Key Laboratory of Biomedical Information Engineering of Ministry of Education, Biomedical Informatics & Genomics Center, School of Life Science and Technology, Zhongnan Hospital of Wuhan University, Wuhan 430071, China.
Department of Hematopathology, Zhongnan Hospital of Wuhan University, Wuhan 430071, China.
Bioinformatics. 2020 Sep 15;36(18):4739-4748. doi: 10.1093/bioinformatics/btaa567.
CircRNAs are an abundant class of non-coding RNAs with widespread, cell-/tissue-specific patterns. Previous work suggested that epigenetic features might be related to circRNA expression. However, the contribution of epigenetic changes to circRNA expression has not been investigated systematically. Here, we built a machine learning framework named CIRCScan, to predict circRNA expression in various cell lines based on the sequence and epigenetic features.

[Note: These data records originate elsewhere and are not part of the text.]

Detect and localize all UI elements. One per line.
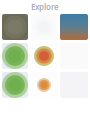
staticText: Explore — [31, 2, 59, 12]
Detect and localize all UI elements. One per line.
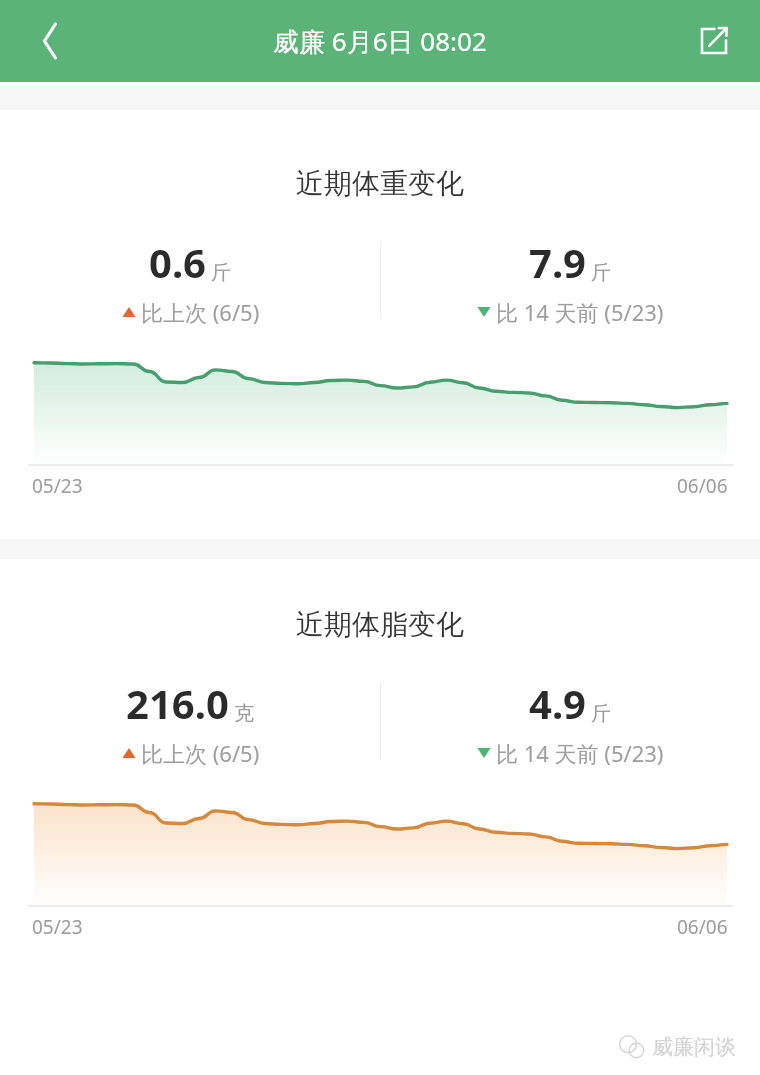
staticText: 威廉 6月6日 08:02	[273, 23, 487, 59]
staticText: 05/23	[32, 473, 83, 499]
staticText: 威廉闲谈	[652, 1034, 736, 1060]
staticText: 比 14 天前 (5/23)	[496, 297, 664, 327]
button[interactable]: 7.9	[380, 235, 760, 327]
staticText: 近期体脂变化	[0, 607, 760, 642]
staticText: 06/06	[677, 914, 728, 940]
staticText: 比 14 天前 (5/23)	[496, 738, 664, 768]
staticText: 斤	[591, 701, 611, 726]
staticText: 7.9	[529, 235, 586, 289]
staticText: 4.9	[529, 676, 586, 730]
button[interactable]: 4.9	[380, 676, 760, 768]
staticText: 0.6	[149, 235, 206, 289]
staticText: 05/23	[32, 914, 83, 940]
staticText: 比上次 (6/5)	[141, 297, 260, 327]
staticText: 比上次 (6/5)	[141, 738, 260, 768]
button[interactable]: Share	[688, 15, 740, 67]
button[interactable]: Back	[22, 13, 78, 69]
staticText: 克	[234, 701, 254, 726]
staticText: 06/06	[677, 473, 728, 499]
staticText: 216.0	[126, 676, 229, 730]
button[interactable]: 216.0	[0, 676, 380, 768]
button[interactable]: 0.6	[0, 235, 380, 327]
staticText: 斤	[211, 260, 231, 285]
staticText: 近期体重变化	[0, 166, 760, 201]
staticText: 斤	[591, 260, 611, 285]
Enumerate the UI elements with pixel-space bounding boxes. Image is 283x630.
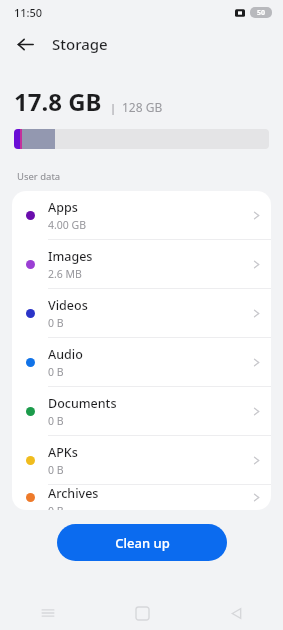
staticText: Archives: [48, 485, 99, 502]
staticText: 0 B: [48, 463, 64, 477]
staticText: 11:50: [14, 5, 43, 20]
staticText: 17.8 GB: [14, 85, 102, 118]
staticText: 50: [257, 8, 266, 18]
staticText: Audio: [48, 346, 83, 363]
staticText: 2.6 MB: [48, 267, 82, 281]
button[interactable]: APKs: [12, 436, 271, 484]
button[interactable]: Images: [12, 240, 271, 288]
staticText: 4.00 GB: [48, 218, 87, 232]
button[interactable]: Audio: [12, 338, 271, 386]
staticText: Documents: [48, 395, 117, 412]
staticText: Apps: [48, 199, 78, 216]
staticText: Videos: [48, 297, 88, 314]
button[interactable]: Clean up: [57, 524, 227, 561]
staticText: 0 B: [48, 414, 64, 428]
button[interactable]: Documents: [12, 387, 271, 435]
button[interactable]: Back: [12, 31, 38, 57]
button[interactable]: Home: [95, 596, 189, 630]
staticText: 0 B: [48, 316, 64, 330]
button[interactable]: Apps: [12, 191, 271, 239]
staticText: Clean up: [115, 534, 170, 552]
staticText: User data: [17, 170, 61, 183]
staticText: Storage: [52, 34, 108, 54]
staticText: Images: [48, 248, 93, 265]
button[interactable]: Archives: [12, 485, 271, 510]
staticText: 128 GB: [122, 99, 163, 115]
staticText: |: [110, 100, 117, 115]
staticText: APKs: [48, 444, 78, 461]
staticText: 0 B: [48, 365, 64, 379]
staticText: 0 B: [48, 504, 64, 510]
button[interactable]: Videos: [12, 289, 271, 337]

The predicted accuracy of the expression status models was high with area under the curve of receiver operating characteristic (ROC) values of 0.89-0.92 and the false-positive rates of 0.17-0.25. Predicted expressed circRNAs were further validated by RNA-seq data. The performance of expression-level prediction models was also good with normalized root-mean-square errors of 0.28-0.30 and Pearson's correlation coefficient r over 0.4 in all cell lines, along with Spearman's correlation coefficient ρ of 0.33-0.46. Noteworthy, H3K79me2 was highly ranked in modeling both circRNA expression status and levels across different cells. Further analysis in additional nine cell lines demonstrated a significant enrichment of H3K79me2 in circRNA flanking intron regions, supporting the potential involvement of H3K79me2 in circRNA expression regulation.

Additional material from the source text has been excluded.